Although he started it by asking me to choose somewhere to sit while he popped out to the loo.  So I did the whole, oh crap does that mean something, like if I choose the wrong chair it means I am a psychopath, or should I lie down on the chesterfield leather couch dilemma, I chose the yellow wing chair as it looked comfortable.

So one of the things he has asked me to do is to journal how I feel just prior to giving myself my injection so I can bring it back to him so he can understand and help me understand what exactly is going on.  Sure no worries, except, what if I get it wrong??  But then, is there a right or wrong, it is not a test, or is it?  Sure no worries, but how do you put down in words things I find hard to explain to myself.

Maybe sharing it here is the wrong thing, but somehow cyberspace seems to listen and it helps me to know that someone is listening, even if they don't comment, in fact comments can be over-rated and sometimes I get anxious wondering what people will say or really think.

I know that I won't write it all here, I don't want to over share, or to bore the pants of people who pop over to read.  But today, I seem to need to share what I wrote, I certainly am not looking for sympathy or comments, I am just putting it out into the Universe.





My first entry ....

Crap, who thought this would help?  I have no idea what to write, I really don't want to think about this, it is hard enough to just do it every day.  Where to start, I don't know how I really feel, so I hope this is okay ...  the best I can do is make this a story, I can talk through stories.


I sit here staring at my stomach, crisscrossed by a network of silver stretchmarks, the reminders of the four children this body has nurtured.  I stare at the bruises and the red irritation marks left by the hundreds of injections before, and yes it must be hundreds as I am on my third pack on needles and they come in packs of 100.  


I try and find a place that is not too close to the place I used this morning.  


I can feel myself getting tense, I can feel myself getting frustrated, and then the tears start to fall.  


It all seems so hard, so overwhelming, so out of control.  

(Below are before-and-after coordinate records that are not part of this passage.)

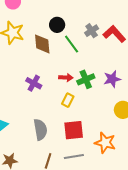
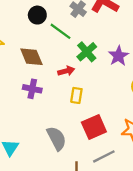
brown diamond: (42, 44) -> (31, 57), moved
green cross: (86, 79) -> (87, 52), moved

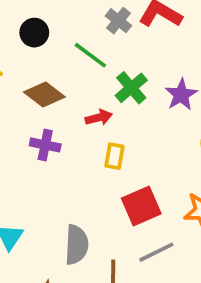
black circle: (37, 15) -> (34, 33), moved
brown diamond: (31, 57) -> (44, 95), turned -30
gray semicircle: (56, 138) -> (76, 245), moved, turned 30

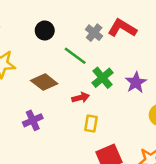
black circle: (34, 33) -> (45, 31), moved
purple cross: (45, 145) -> (33, 120), moved, turned -36

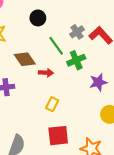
green cross: (103, 78) -> (76, 60), moved
red arrow: (81, 98) -> (46, 73), moved

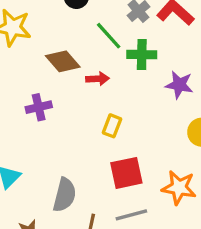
green cross: (76, 60) -> (142, 55), turned 30
purple star: (98, 82) -> (179, 85), turned 30

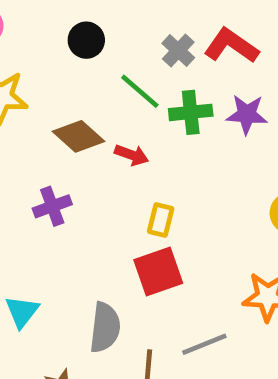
red arrow: (98, 79) -> (132, 155), turned 30
purple star: (179, 85) -> (247, 114), moved
red square: (126, 173) -> (158, 271), moved

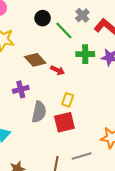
gray cross: (178, 51) -> (82, 15), moved
green line: (140, 91) -> (64, 30), moved
gray semicircle: (105, 328) -> (39, 112), moved

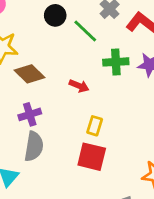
brown diamond: (35, 60) -> (30, 74), moved
gray semicircle: (39, 112) -> (34, 146), moved
red square: (64, 122) -> (92, 157), turned 30

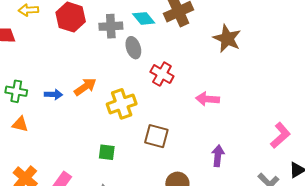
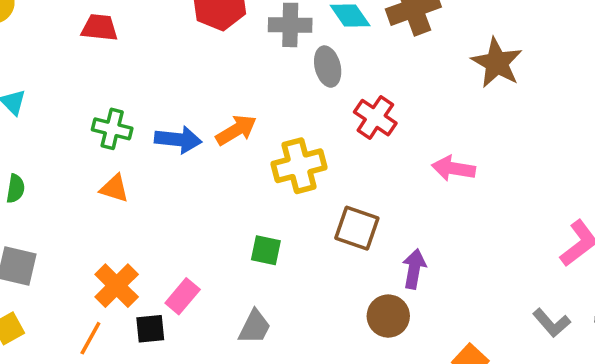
blue arrow: (53, 94) -> (178, 140), size x1.4
purple arrow: (218, 156) -> (414, 269), moved

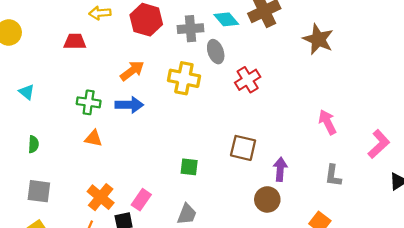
red cross: (375, 118) -> (248, 80), turned 30
orange arrow: (236, 130) -> (132, 71), moved
yellow cross: (299, 166) -> (184, 78), moved, turned 32
pink arrow: (454, 168) -> (327, 122), moved, turned 60
gray L-shape: (552, 323) -> (333, 176), moved, turned 55

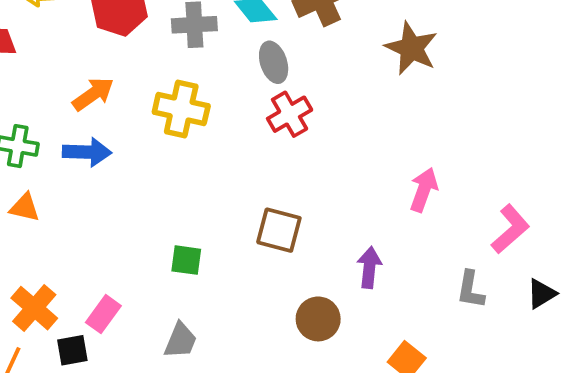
gray ellipse: (216, 52) -> (274, 62), moved
pink arrow: (327, 122) -> (424, 190), turned 45
purple arrow: (280, 169) -> (369, 267), moved
gray L-shape: (333, 176) -> (471, 290), moved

Will it hurt this time?  Sometimes it just hurts to push the needle in and the rest is okay.  Sometimes the needle goes in with no issues and then it hurts as the fluid seeps under my skin.  Sometimes the needle and injecting are fine and then it hurts as I take the needle out.  Then there are the times it stings when it is all finished.  Or will tonight be one of the few nights that nothing hurts?  I am blessed that sometimes it is painless and I can breathe more easily.  It is the not knowing how this will be this time that makes me tense.


But I know I can do this, I have to do this, and so I will.